I'm not sure where you consider SpaceX in this testing mix. We have a bit of an added complexity where we have a limited choice of facilities and windows of opportunities for the testing.
Besides; don't airlines do thier own testing of the planes to make sure it can work within thier own infrastructure. This can equate to NASA having thier fingers in the pie.
A regulatory framework is one of those things that really needs to be worked out if commercial spaceflight market does expand. The current situation where manrating requirements seem to be a set of constantly moving goalposts isn't very practical.
I don't know about that [equating to]. I mean, when an airline buys an Airbus, they will of course want to know if its performance, seating capacity, turn-around time at their gates etc is what they need. And they will indeed test their interiors, luggage handling... But they won't doublecheck whether the wings can deal with 1.5xmax load (Airbus has checked that in-house with NTSB(?) approved tests), whether its engine out take off capacity is sufficient (Airbus has checked that in an NTSB(?) approved test flight) etc.
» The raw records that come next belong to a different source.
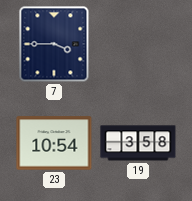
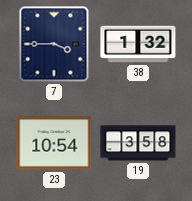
38: none -> 1:32
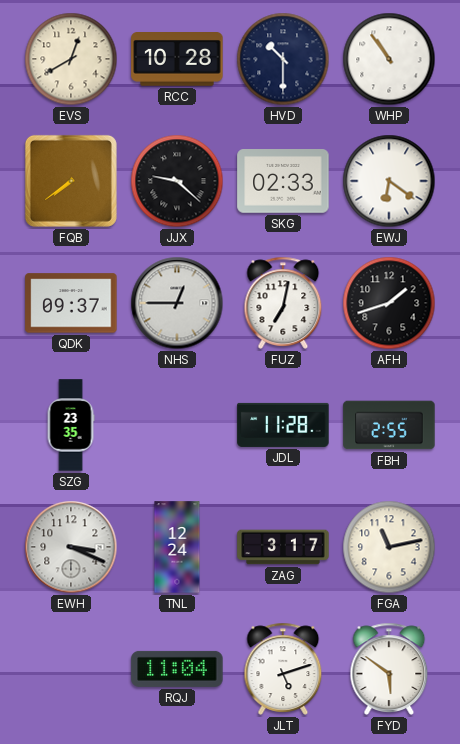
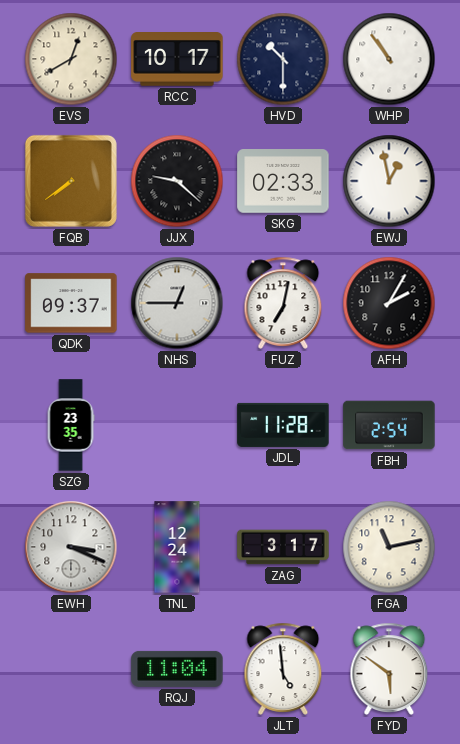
RCC: 10:28 -> 10:17
EWJ: 6:21 -> 12:58
AFH: 1:42 -> 2:05
FBH: 2:55 -> 2:54
JLT: 5:12 -> 4:59
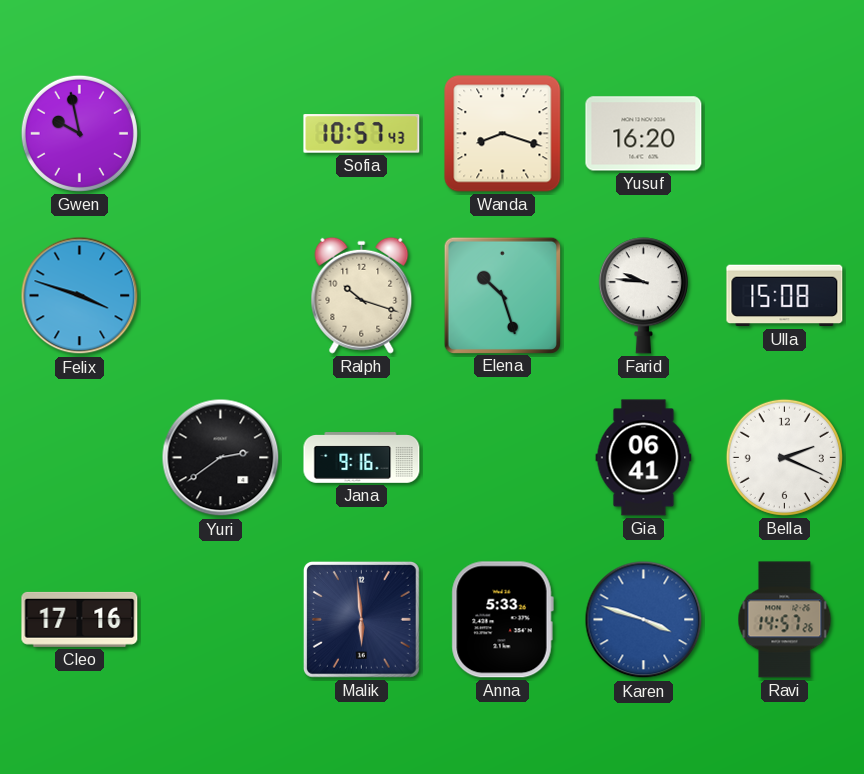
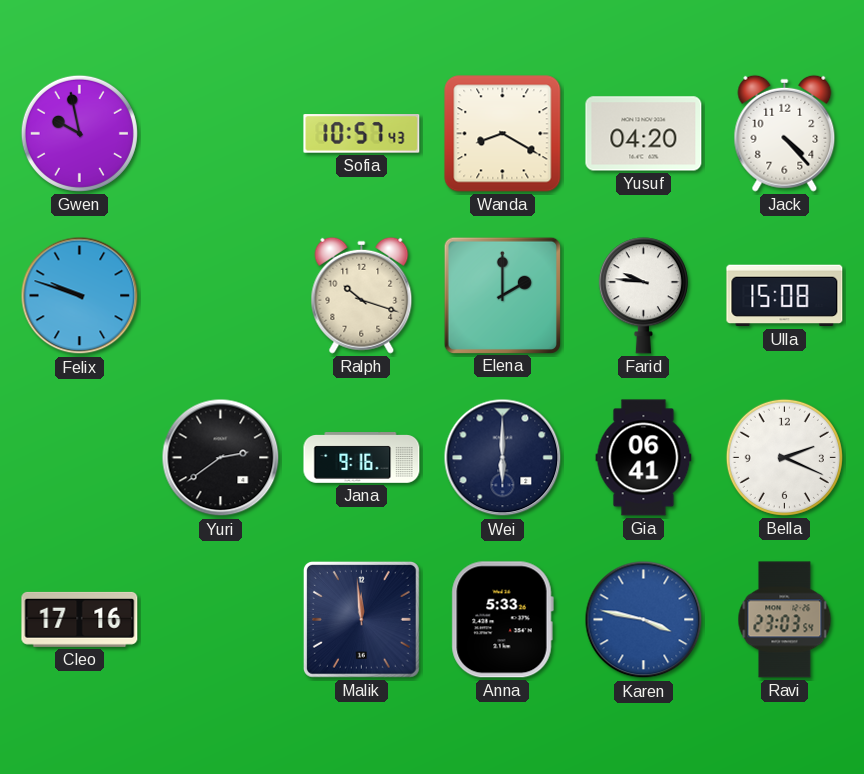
Wanda: 8:18 -> 8:20
Yusuf: 16:20 -> 04:20
Jack: none -> 4:23
Felix: 3:48 -> 9:48
Elena: 10:27 -> 2:00
Wei: none -> 6:00
Malik: 5:59 -> 11:59
Karen: 3:48 -> 3:47
Ravi: 14:57 -> 23:03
They will believe that the thing can fly like it should.Besides; don't airlines do thier own testing of the planes to make sure it can work within thier own infrastructure. This can equate to NASA having thier fingers in the pie.
I'm not sure whether NASA at this point works as a SpaceX client like say Air France does as an Airbus client. I'm not involved so I don't know exactly, but I can imagine that in this case they also want to be involved with the "can it fly" part and not just the client details, because SpaceX is new to the game and as said by others, this manrating thing for rockets isn't regulated as the "can it fly" for aircraft is regulated. Anyone can shed some light on that?
(I know this is off topic, but I explain it to show one way of regulating a system). AFAIK, not every plumber is allowed to approve installations here, but some of them have the right qualifications to do so. And those that do, can therefore also approve their own installations, but obviously approving always has to be done by following the official guidelines. If you'd want any such approval system for rockets, having some serious official guidelines would be a good starting point...I consider that an overly simplified analogy that we can't apply to rockets. Besides; That might happen in Belgium, but we have city inspectors and/or the gas company that comes out and does an inspection.